Q & A about Cholesterol

Thursday, 16. March 2017

Q & A about Cholesterol

Cholesterol is often seen as a bad guy by health experts. Is cholesterol really such a bad thing? Lately experts have been increasingly critical about the negative effects of cholesterol.

17.5 million people die annually from cardiovascular diseases. Cardiovascular diseases are the leading cause of death in Western industrialized countries. Cholesterol is often given the blame for these deaths.

Recently, however, critics have begun to question the prevailing wisdom about cholesterol. These critics do not see the correlation between the risk of cardiovascular disease and cholesterol. Here we have to look at two points of view:

The role of cholesterol in the body

Prevailing opinion: Without cholesterol a person cannot live. Cholesterol is a fat-like substance that strengthens cell membranes and contributes to the formation of hormones and other substances. It is mainly produced by the liver and therefore should not be present in large amounts in our diet. 

Critics: Almost all of the body's cells can form cholesterol. The little cholesterol that is still needed, comes from our food or is formed by the liver. Those who suffer from a cholesterol deficiency could also develop neurological disorders, or might have a weakened immune system. A lack of cholesterol stems from genetic reasons. 

Are there "good" and "bad" types of cholesterol?
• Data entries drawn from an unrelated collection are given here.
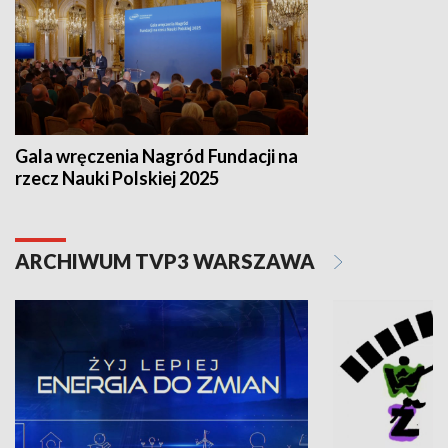
Gala wręczenia Nagród Fundacji na
rzecz Nauki Polskiej 2025
ARCHIWUM TVP3 WARSZAWA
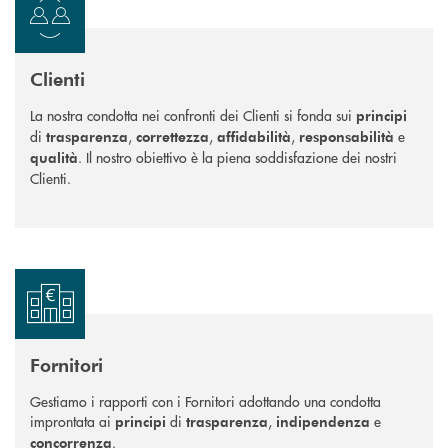
Clienti
La nostra condotta nei confronti dei Clienti si fonda sui
principi
di
,
,
,
e
trasparenza
correttezza
affidabilità
responsabilità
. Il nostro obiettivo è la piena soddisfazione dei nostri
qualità
Clienti.
Fornitori
Gestiamo i rapporti con i Fornitori adottando una condotta
improntata ai
di
,
e
principi
trasparenza
indipendenza
.
concorrenza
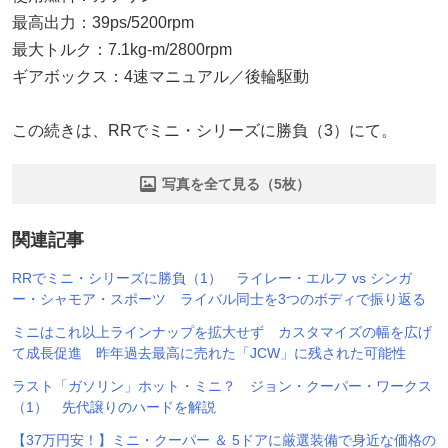
最高出力：39ps/5200rpm
最大トルク：7.1kg-m/2800rpm
ギアボックス：4速マニュアル／後輪駆動
この続きは、RRでミニ・シリーズに勝負（3）にて。
写真を全て見る（5枚）
関連記事
RRでミニ・シリーズに勝負（1） ライレー・エルフ vs シンガ
ー・シャモア・スポーツ ライバル同士を3つのボディで振り返る
ミニはこれ以上ラインナップを拡大せず カスタマイズの幅を広げ
て成長促進 昨年過去最高に売れた「JCW」に残された可能性
ラスト「ガソリン」ホット・ミニ？ ジョン・クーパー・ワークス
（1） 先代譲りのハードを解説
【37万円安！】ミニ・クーパー ＆ 5ドアに厳選装備で身近な価格の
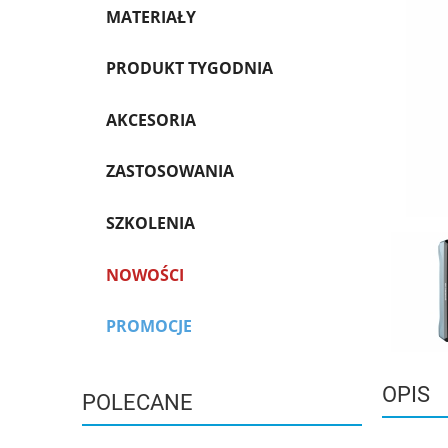
MATERIAŁY
PRODUKT TYGODNIA
AKCESORIA
ZASTOSOWANIA
SZKOLENIA
NOWOŚCI
PROMOCJE
OPIS
POLECANE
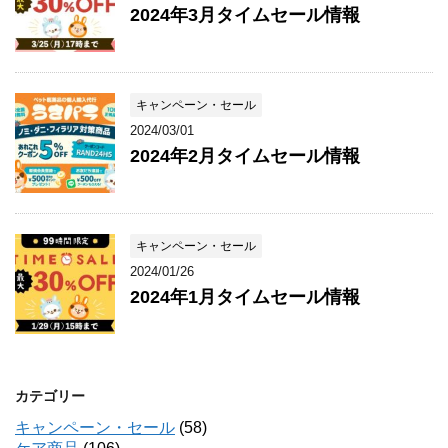
2024年3月タイムセール情報
キャンペーン・セール
2024/03/01
2024年2月タイムセール情報
キャンペーン・セール
2024/01/26
2024年1月タイムセール情報
カテゴリー
キャンペーン・セール
(58)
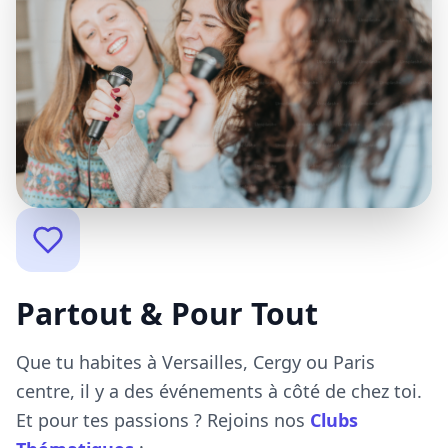
Partout & Pour Tout
Que tu habites à Versailles, Cergy ou Paris
centre, il y a des événements à côté de chez toi.
Et pour tes passions ? Rejoins nos
Clubs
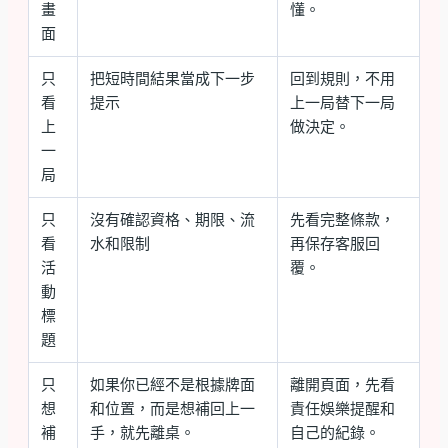
畫
懂。
面
只
把短時間結果當成下一步
回到規則，不用
看
提示
上一局替下一局
上
做決定。
一
局
只
沒有確認資格、期限、流
先看完整條款，
看
水和限制
再保存客服回
活
覆。
動
標
題
只
如果你已經不是根據牌面
離開頁面，先看
想
和位置，而是想補回上一
責任娛樂提醒和
補
手，就先離桌。
自己的紀錄。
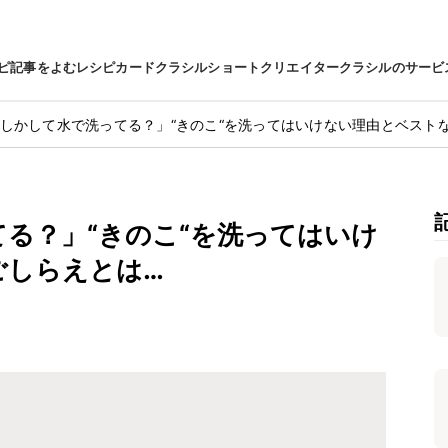
ピ
記事をよむ
レシピカード
クラシルショート
クリエイター
クラシルのサービ
しかして水で洗ってる？」“きのこ“を洗ってはいけない理由とベスト
る？」“きのこ“を洗ってはいけ
ごしらえとは…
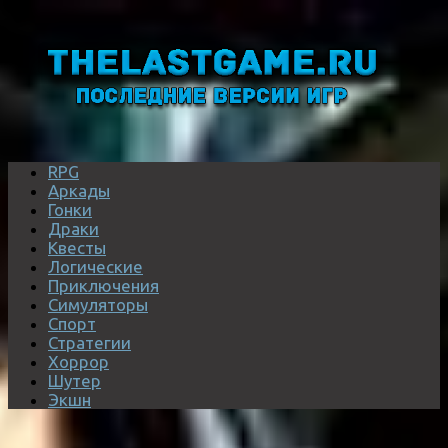
RPG
Аркады
Гонки
Драки
Квесты
Логические
Приключения
Симуляторы
Спорт
Стратегии
Хоррор
Шутер
Экшн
Prevailing opinion: There are two types of cholesterol: good HDL and bad LDL cholesterol. If we have too much LDL cholesterol, it can lead to fatty deposits in our body and to arteriosclerosis. HDL cholesterol transports excess cholesterol back to the liver where it is excreted in the bile.

Critics: There is only one type of cholesterol that consists of the lipoproteins HDL and LDL. In tests, a high HDL levels was associated with a lower risk of cardiovascular disease. Often, however, the cause and effect of cardiovascular diseases are confused. No one knows, for example, why LDL levels rise. The problem is not the amount of LDL in our bodies, but a lack of exercise. Cholesterol is therefore a poor indicator of the state of the cardiovascular system.

Reasons for elevated cholesterol

Prevailing opinion: There are several factors that result in high cholesterol levels. In addition to genetic predisposition, age, sex, a high-fat diet, lack of exercise, smoking and dyslipidemia play a role.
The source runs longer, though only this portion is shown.